WORK ITEM – Scan the data for "お絵描き会" and copy the lines it appears in.
_ _ _ _ _
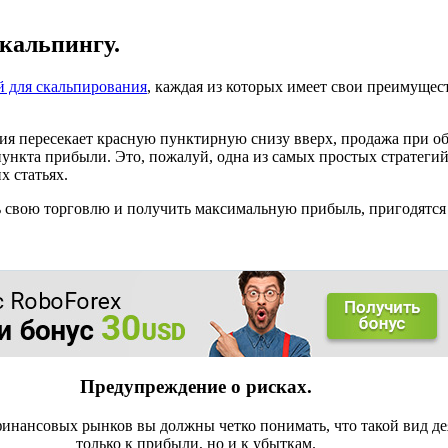
скальпингу.
й для скальпирования
, каждая из которых имеет свои преимущест
ния пересекает красную пунктирную снизу вверх, продажа при о
 пункта прибыли. Это, пожалуй, одна из самых простых стратеги
х статьях.
ть свою торговлю и получить максимальную прибыль, пригодятся
Предупреждение о рисках.
инансовых рынков вы должны четко понимать, что такой вид де
только к прибыли, но и к убыткам.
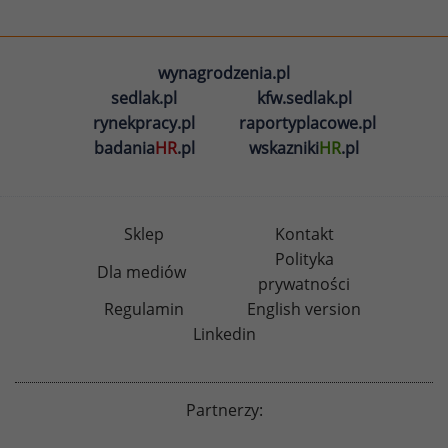
wynagrodzenia.pl
sedlak.pl
kfw.sedlak.pl
rynekpracy.pl
raportyplacowe.pl
badania
HR
.pl
wskazniki
HR
.pl
Sklep
Kontakt
Polityka
Dla mediów
prywatności
Regulamin
English version
Linkedin
Partnerzy:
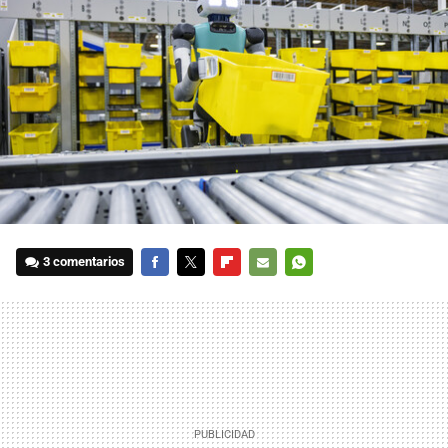
3 comentarios
FACEBOOK
TWITTER
FLIPBOARD
E-
WHATSAPP
MAIL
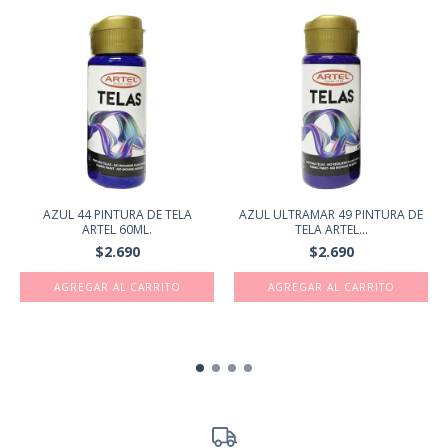
AZUL 44 PINTURA DE TELA
AZUL ULTRAMAR 49 PINTURA DE
ARTEL 60ML.
TELA ARTEL...
$2.690
$2.690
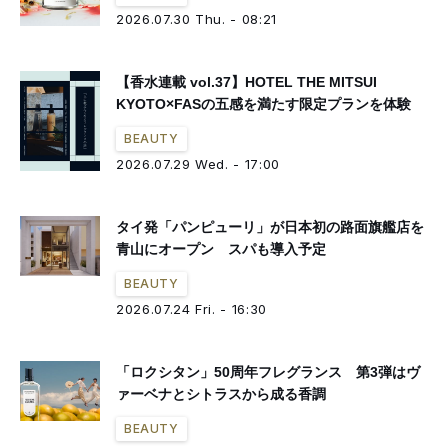
2026.07.30 Thu. - 08:21
【香水連載 vol.37】HOTEL THE MITSUI
KYOTO×FASの五感を満たす限定プランを体験
BEAUTY
2026.07.29 Wed. - 17:00
タイ発「パンピューリ」が日本初の路面旗艦店を
青山にオープン スパも導入予定
BEAUTY
2026.07.24 Fri. - 16:30
「ロクシタン」50周年フレグランス 第3弾はヴ
ァーベナとシトラスから成る香調
BEAUTY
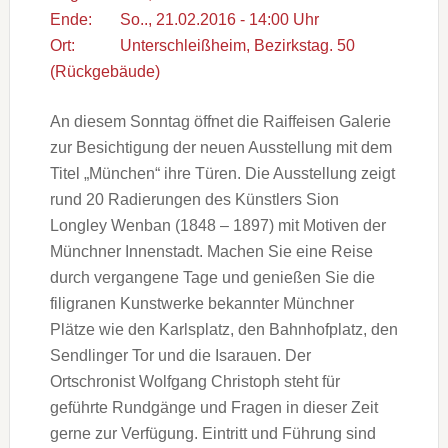
Ende:
So.., 21.02.2016 - 14:00 Uhr
Ort:
Unterschleißheim, Bezirkstag. 50
(Rückgebäude)
An diesem Sonntag öffnet die Raiffeisen Galerie
zur Besichtigung der neuen Ausstellung mit dem
Titel „München“ ihre Türen. Die Ausstellung zeigt
rund 20 Radierungen des Künstlers Sion
Longley Wenban (1848 – 1897) mit Motiven der
Münchner Innenstadt. Machen Sie eine Reise
durch vergangene Tage und genießen Sie die
filigranen Kunstwerke bekannter Münchner
Plätze wie den Karlsplatz, den Bahnhofplatz, den
Sendlinger Tor und die Isarauen. Der
Ortschronist Wolfgang Christoph steht für
geführte Rundgänge und Fragen in dieser Zeit
gerne zur Verfügung. Eintritt und Führung sind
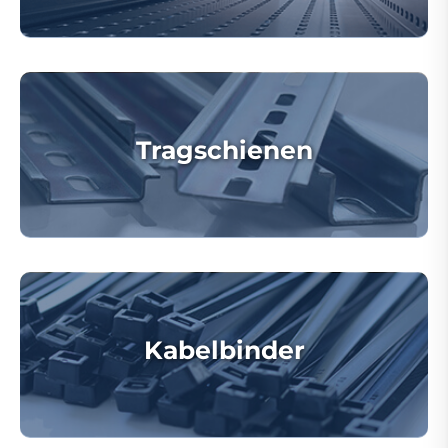
Tragschienen
Kabelbinder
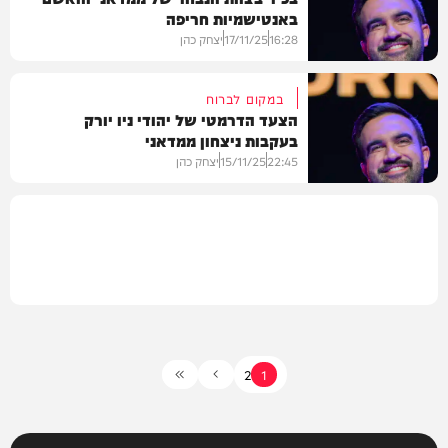
באנטישמיות חריפה
בעולם
16:28
17/11/25
יצחק כהן
במקום לברוח
הצעד הדרמטי של יהודי ניו יורק
בעקבות ניצחון ממדאני
חדשות
22:45
15/11/25
יצחק כהן
חדשות
2
1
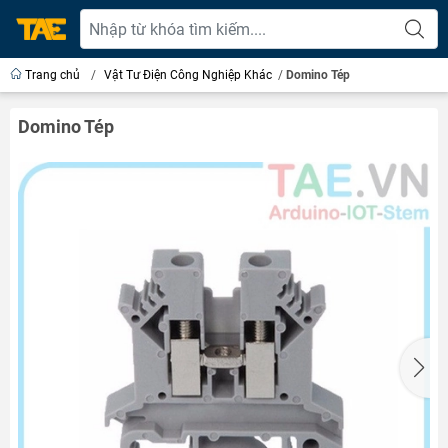
Trang chủ
/
Vật Tư Điện Công Nghiệp Khác
/
Domino Tép
Domino Tép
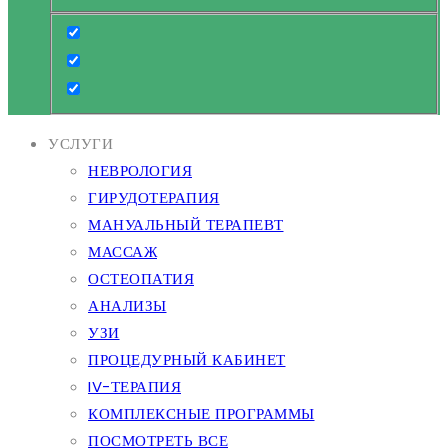
УСЛУГИ
НЕВРОЛОГИЯ
ГИРУДОТЕРАПИЯ
МАНУАЛЬНЫЙ ТЕРАПЕВТ
МАССАЖ
ОСТЕОПАТИЯ
АНАЛИЗЫ
УЗИ
ПРОЦЕДУРНЫЙ КАБИНЕТ
IV-ТЕРАПИЯ
КОМПЛЕКСНЫЕ ПРОГРАММЫ
ПОСМОТРЕТЬ ВСЕ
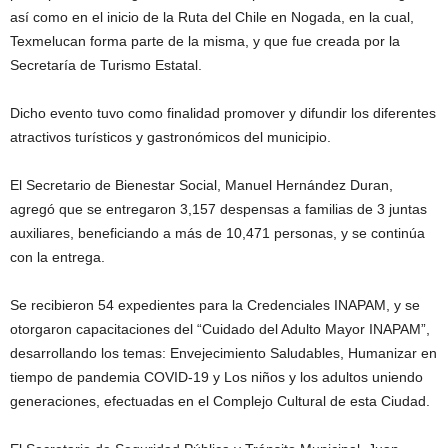
así como en el inicio de la Ruta del Chile en Nogada, en la cual,
Texmelucan forma parte de la misma, y que fue creada por la
Secretaría de Turismo Estatal.
Dicho evento tuvo como finalidad promover y difundir los diferentes
atractivos turísticos y gastronómicos del municipio.
El Secretario de Bienestar Social, Manuel Hernández Duran,
agregó que se entregaron 3,157 despensas a familias de 3 juntas
auxiliares, beneficiando a más de 10,471 personas, y se continúa
con la entrega.
Se recibieron 54 expedientes para la Credenciales INAPAM, y se
otorgaron capacitaciones del “Cuidado del Adulto Mayor INAPAM”,
desarrollando los temas: Envejecimiento Saludables, Humanizar en
tiempo de pandemia COVID-19 y Los niños y los adultos uniendo
generaciones, efectuadas en el Complejo Cultural de esta Ciudad.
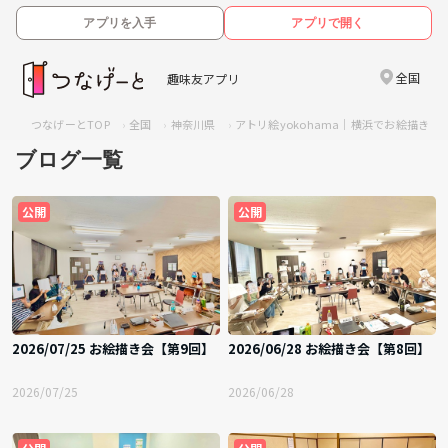
アプリを入手
アプリで開く
全国
趣味友アプリ
つなげーとTOP
全国
神奈川県
アトリ絵yokohama｜横浜でお絵描き
ブログ一覧
公開
公開
2026/07/25 お絵描き会【第9回】
2026/06/28 お絵描き会【第8回】
2026/07/25
2026/06/28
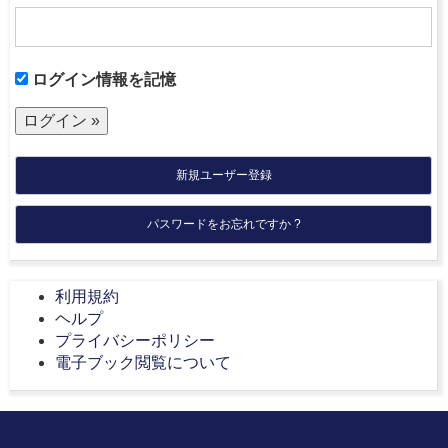
ログイン情報を記憶
新規ユーザー登録
パスワードをお忘れですか ?
利用規約
ヘルプ
プライバシーポリシー
電子ブック閲覧について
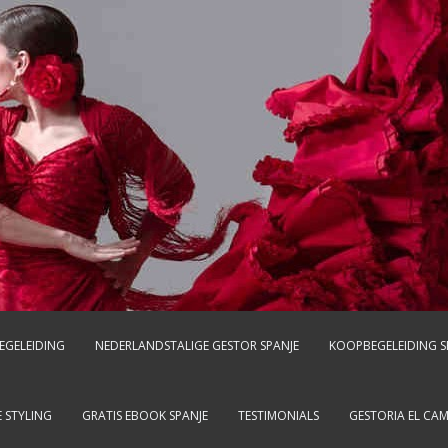
EGELEIDING
NEDERLANDSTALIGE GESTOR SPANJE
KOOPBEGELEIDING S
 STYLING
GRATIS EBOOK SPANJE
TESTIMONIALS
GESTORIA EL CA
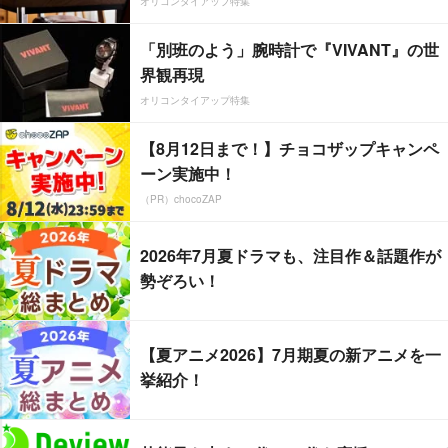
オリコンタイアップ特集
「別班のよう」腕時計で『VIVANT』の世
界観再現
オリコンタイアップ特集
【8月12日まで！】チョコザップキャンペ
ーン実施中！
（PR）chocoZAP
2026年7月夏ドラマも、注目作＆話題作が
勢ぞろい！
【夏アニメ2026】7月期夏の新アニメを一
挙紹介！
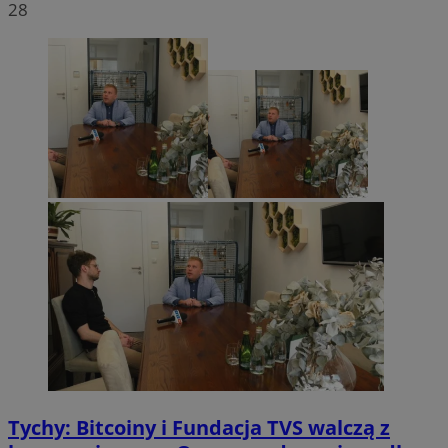
28
Tychy: Bitcoiny i Fundacja TVS walczą z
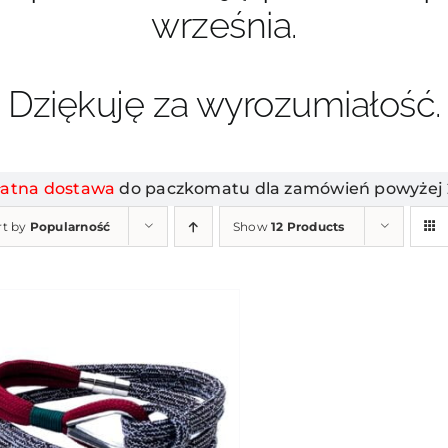
września.
Dziękuję za wyrozumiałość.
łatna dostawa
do paczkomatu dla zamówień powyżej 2
rt by
Popularność
Show
12 Products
_ _ _ _ _
SOLUTION TO THIS EXERCISE –
2026/07/25 お絵描き会【第9回】
2026/06/28 お絵描き会【第8回】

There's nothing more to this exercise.